About this task
Set down, please, exactly the lines below that run from the line with "I started reading" to the line with "ike bullying and harassment.", both lines included.

Raw data section start

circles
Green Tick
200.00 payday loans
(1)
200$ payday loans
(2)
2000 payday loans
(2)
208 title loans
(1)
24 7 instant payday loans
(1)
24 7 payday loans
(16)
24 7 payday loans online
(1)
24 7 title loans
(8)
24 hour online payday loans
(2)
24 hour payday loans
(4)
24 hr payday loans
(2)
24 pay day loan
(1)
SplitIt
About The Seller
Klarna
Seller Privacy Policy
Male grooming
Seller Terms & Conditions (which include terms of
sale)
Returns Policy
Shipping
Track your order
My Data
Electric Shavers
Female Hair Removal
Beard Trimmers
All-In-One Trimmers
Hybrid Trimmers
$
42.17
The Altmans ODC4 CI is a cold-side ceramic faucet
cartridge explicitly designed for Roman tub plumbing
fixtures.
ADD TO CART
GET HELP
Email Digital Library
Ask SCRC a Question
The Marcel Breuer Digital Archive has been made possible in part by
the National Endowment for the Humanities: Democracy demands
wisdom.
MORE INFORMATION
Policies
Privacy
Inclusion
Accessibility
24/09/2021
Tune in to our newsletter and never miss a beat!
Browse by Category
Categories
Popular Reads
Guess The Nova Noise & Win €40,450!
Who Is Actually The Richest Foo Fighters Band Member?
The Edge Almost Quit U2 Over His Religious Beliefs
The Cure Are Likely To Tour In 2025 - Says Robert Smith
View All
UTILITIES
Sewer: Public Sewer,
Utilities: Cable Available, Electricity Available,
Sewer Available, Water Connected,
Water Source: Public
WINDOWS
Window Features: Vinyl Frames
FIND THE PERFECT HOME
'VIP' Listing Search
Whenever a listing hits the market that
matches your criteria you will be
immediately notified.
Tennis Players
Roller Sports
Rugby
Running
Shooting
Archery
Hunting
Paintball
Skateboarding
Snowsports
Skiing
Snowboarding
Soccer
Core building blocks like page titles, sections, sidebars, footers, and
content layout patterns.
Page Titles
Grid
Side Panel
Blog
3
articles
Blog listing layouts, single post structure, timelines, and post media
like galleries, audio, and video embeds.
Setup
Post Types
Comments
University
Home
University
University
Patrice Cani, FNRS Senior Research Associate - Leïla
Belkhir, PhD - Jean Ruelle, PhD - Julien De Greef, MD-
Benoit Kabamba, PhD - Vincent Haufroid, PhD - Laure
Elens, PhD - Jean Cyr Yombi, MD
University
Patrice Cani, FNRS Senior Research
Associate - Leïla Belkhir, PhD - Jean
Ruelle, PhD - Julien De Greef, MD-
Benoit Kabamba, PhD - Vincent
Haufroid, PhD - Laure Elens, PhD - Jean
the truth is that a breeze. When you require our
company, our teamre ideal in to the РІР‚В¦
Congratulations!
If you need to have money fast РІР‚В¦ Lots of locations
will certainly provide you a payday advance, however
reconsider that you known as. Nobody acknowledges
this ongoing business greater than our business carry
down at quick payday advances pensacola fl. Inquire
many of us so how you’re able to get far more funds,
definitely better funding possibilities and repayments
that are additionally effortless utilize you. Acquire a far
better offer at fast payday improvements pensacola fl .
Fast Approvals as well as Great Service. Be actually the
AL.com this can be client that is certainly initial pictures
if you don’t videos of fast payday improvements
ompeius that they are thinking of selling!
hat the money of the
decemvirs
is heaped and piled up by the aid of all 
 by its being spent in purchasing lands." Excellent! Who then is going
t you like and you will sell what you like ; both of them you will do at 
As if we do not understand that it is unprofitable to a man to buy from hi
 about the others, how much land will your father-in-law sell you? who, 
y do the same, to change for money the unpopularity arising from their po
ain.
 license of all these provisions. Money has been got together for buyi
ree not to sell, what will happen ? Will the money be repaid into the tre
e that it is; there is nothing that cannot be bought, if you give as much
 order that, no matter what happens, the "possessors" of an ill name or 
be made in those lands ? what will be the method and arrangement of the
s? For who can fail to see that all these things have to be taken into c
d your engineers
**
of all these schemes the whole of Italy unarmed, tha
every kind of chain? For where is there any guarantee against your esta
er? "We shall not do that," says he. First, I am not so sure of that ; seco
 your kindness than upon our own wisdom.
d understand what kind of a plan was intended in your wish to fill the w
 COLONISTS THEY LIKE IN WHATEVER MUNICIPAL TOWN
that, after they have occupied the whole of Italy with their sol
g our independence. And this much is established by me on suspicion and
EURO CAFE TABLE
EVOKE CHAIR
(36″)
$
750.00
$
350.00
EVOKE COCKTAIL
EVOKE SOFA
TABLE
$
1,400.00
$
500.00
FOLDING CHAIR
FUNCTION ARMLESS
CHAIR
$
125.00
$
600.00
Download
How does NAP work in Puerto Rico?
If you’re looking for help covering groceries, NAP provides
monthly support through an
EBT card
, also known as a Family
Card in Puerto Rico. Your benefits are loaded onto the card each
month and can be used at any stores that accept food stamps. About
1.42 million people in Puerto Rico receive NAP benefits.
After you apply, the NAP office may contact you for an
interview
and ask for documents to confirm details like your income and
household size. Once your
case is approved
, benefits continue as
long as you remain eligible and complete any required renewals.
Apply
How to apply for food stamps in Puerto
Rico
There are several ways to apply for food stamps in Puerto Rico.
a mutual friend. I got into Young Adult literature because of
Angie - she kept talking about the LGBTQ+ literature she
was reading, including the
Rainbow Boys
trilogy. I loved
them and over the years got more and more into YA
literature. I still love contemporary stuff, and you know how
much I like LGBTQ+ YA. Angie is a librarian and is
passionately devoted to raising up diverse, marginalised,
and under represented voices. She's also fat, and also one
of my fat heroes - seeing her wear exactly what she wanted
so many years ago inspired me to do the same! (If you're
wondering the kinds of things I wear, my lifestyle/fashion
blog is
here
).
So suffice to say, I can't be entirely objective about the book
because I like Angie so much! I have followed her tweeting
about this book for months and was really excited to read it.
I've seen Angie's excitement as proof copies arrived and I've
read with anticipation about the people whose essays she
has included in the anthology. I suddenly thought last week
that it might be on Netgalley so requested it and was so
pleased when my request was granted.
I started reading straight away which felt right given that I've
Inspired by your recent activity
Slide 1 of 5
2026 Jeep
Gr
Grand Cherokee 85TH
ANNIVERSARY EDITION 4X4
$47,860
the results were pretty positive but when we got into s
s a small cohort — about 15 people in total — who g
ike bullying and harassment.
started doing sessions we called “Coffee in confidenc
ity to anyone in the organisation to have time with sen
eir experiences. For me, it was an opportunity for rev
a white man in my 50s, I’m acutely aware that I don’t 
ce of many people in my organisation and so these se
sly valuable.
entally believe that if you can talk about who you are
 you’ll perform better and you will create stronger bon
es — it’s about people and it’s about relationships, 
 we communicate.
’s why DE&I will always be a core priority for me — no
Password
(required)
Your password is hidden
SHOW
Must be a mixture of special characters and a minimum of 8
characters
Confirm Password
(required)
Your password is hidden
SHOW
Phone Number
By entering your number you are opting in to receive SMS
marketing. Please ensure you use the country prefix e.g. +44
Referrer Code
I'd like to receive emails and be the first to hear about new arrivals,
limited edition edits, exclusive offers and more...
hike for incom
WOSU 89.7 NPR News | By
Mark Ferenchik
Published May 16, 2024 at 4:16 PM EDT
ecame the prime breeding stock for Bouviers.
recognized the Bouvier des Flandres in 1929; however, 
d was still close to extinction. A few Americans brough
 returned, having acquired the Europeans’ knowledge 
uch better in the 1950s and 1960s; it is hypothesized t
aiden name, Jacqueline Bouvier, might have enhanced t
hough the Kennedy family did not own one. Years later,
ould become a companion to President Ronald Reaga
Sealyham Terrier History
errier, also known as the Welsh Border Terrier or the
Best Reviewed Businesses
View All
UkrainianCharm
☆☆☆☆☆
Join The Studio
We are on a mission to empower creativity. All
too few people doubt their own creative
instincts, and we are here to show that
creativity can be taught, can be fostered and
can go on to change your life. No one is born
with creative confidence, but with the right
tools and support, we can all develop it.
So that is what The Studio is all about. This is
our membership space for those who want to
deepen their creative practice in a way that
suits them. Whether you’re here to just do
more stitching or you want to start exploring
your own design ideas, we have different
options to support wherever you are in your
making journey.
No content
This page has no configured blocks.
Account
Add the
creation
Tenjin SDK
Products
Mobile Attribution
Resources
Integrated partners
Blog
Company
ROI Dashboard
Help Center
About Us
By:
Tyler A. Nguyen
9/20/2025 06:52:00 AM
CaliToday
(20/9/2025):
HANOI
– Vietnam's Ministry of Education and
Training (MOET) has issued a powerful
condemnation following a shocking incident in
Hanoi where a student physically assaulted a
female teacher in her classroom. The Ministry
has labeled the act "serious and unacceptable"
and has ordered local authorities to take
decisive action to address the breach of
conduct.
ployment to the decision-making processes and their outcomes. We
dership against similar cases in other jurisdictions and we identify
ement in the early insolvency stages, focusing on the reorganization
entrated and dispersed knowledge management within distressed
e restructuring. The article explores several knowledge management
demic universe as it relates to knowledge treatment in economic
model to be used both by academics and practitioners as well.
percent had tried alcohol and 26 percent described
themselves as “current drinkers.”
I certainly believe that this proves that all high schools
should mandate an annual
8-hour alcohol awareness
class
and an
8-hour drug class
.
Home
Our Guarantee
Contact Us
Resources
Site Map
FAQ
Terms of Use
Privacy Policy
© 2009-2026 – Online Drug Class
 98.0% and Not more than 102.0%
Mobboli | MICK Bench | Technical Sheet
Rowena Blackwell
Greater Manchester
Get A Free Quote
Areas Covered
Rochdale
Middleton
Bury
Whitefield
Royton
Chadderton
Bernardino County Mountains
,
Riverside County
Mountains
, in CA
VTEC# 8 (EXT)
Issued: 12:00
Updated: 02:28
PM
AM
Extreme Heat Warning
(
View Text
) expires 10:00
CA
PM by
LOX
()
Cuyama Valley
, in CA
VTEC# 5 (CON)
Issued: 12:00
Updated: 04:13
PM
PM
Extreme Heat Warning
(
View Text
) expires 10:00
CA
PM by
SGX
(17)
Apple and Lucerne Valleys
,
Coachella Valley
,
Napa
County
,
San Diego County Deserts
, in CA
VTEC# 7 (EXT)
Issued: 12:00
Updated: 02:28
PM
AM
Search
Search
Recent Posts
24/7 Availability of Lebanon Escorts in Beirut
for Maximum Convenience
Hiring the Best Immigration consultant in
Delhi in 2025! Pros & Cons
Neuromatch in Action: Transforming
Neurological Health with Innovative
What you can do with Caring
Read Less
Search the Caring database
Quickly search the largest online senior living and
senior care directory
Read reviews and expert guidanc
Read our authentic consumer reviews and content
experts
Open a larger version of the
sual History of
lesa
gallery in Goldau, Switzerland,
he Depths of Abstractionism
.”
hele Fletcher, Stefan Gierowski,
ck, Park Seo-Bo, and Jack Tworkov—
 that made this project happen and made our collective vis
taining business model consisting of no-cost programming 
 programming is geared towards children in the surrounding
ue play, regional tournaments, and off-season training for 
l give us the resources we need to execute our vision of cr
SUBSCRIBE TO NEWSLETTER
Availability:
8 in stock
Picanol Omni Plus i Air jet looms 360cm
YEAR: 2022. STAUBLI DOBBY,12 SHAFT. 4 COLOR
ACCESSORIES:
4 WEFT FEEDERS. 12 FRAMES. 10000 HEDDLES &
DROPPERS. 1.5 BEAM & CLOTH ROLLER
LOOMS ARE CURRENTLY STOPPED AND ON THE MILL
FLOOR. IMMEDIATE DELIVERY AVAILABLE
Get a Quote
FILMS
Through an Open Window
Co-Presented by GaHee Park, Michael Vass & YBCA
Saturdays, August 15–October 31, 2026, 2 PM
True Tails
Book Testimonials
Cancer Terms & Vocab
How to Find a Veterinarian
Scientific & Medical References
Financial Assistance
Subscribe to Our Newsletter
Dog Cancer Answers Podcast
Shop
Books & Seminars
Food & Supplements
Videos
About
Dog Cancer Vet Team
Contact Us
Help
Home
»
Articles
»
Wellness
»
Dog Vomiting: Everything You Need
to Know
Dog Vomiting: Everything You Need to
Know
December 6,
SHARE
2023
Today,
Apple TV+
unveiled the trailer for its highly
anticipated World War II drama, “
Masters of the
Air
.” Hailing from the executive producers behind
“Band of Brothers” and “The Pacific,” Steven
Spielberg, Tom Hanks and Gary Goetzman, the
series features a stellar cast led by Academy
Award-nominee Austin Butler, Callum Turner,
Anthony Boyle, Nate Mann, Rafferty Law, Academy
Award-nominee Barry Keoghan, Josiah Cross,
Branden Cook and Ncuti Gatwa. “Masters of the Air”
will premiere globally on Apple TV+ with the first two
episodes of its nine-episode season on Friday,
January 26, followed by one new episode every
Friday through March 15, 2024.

Raw data section end

Answer to the problem
I started reading straight away which felt right given that I've
Inspired by your recent activity
Slide 1 of 5
2026 Jeep
Gr
Grand Cherokee 85TH
ANNIVERSARY EDITION 4X4
$47,860
the results were pretty positive but when we got into s
s a small cohort — about 15 people in total — who g
ike bullying and harassment.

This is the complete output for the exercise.